BRIEF -> Please return the lines below verbatim, beginning at the one that has "en materia depo" and stopping after the one that has "представлены как проверенные", and add no other lines.
··· AVAILABLE RECORDS
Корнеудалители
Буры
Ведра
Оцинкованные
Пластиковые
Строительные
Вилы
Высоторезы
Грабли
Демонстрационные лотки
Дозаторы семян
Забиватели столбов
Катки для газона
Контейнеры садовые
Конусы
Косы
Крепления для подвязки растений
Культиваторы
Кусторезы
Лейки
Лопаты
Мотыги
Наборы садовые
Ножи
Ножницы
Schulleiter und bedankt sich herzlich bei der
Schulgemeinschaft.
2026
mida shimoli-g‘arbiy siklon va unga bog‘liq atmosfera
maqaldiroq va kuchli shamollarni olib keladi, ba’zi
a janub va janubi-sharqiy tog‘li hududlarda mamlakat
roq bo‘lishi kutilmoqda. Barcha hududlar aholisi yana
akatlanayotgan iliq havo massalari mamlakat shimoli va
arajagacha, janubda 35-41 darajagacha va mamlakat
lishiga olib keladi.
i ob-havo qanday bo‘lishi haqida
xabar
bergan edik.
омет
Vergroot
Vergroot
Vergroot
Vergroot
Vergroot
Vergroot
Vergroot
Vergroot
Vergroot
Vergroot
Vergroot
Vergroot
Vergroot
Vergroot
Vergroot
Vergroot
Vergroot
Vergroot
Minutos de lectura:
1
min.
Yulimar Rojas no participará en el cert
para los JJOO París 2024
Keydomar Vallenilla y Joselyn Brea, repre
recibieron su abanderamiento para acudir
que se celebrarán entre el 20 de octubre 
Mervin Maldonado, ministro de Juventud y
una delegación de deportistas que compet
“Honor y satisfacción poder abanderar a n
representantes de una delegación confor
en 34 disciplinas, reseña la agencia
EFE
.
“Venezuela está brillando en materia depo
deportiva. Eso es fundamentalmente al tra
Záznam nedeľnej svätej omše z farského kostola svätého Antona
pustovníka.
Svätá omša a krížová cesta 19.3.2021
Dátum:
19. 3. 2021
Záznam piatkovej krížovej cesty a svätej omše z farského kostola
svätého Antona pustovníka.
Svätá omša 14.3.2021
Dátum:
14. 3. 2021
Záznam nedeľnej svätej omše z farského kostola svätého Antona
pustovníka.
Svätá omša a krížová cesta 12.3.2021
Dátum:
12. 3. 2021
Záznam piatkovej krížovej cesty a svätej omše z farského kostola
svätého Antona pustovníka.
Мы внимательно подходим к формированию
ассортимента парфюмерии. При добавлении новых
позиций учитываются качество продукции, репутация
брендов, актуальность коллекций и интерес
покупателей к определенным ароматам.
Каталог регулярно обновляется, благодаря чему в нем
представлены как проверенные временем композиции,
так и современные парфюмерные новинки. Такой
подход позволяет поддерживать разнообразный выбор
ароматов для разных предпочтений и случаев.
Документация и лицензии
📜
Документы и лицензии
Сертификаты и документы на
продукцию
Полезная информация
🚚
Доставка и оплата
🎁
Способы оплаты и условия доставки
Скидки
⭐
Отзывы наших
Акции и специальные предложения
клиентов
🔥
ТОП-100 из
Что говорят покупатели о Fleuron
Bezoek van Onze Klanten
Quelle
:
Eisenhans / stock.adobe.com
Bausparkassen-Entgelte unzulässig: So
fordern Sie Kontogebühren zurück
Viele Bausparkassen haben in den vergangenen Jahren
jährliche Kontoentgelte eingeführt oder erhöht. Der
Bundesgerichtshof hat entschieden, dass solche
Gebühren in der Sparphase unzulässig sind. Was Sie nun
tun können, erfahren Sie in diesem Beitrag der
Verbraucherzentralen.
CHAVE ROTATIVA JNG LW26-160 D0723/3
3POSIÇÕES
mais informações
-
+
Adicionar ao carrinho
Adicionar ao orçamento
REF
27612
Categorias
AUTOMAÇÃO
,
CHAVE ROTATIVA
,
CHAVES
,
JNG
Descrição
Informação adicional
······
RESPONSE BELOW ->
“Venezuela está brillando en materia depo
deportiva. Eso es fundamentalmente al tra
Záznam nedeľnej svätej omše z farského kostola svätého Antona
pustovníka.
Svätá omša a krížová cesta 19.3.2021
Dátum:
19. 3. 2021
Záznam piatkovej krížovej cesty a svätej omše z farského kostola
svätého Antona pustovníka.
Svätá omša 14.3.2021
Dátum:
14. 3. 2021
Záznam nedeľnej svätej omše z farského kostola svätého Antona
pustovníka.
Svätá omša a krížová cesta 12.3.2021
Dátum:
12. 3. 2021
Záznam piatkovej krížovej cesty a svätej omše z farského kostola
svätého Antona pustovníka.
Мы внимательно подходим к формированию
ассортимента парфюмерии. При добавлении новых
позиций учитываются качество продукции, репутация
брендов, актуальность коллекций и интерес
покупателей к определенным ароматам.
Каталог регулярно обновляется, благодаря чему в нем
представлены как проверенные временем композиции,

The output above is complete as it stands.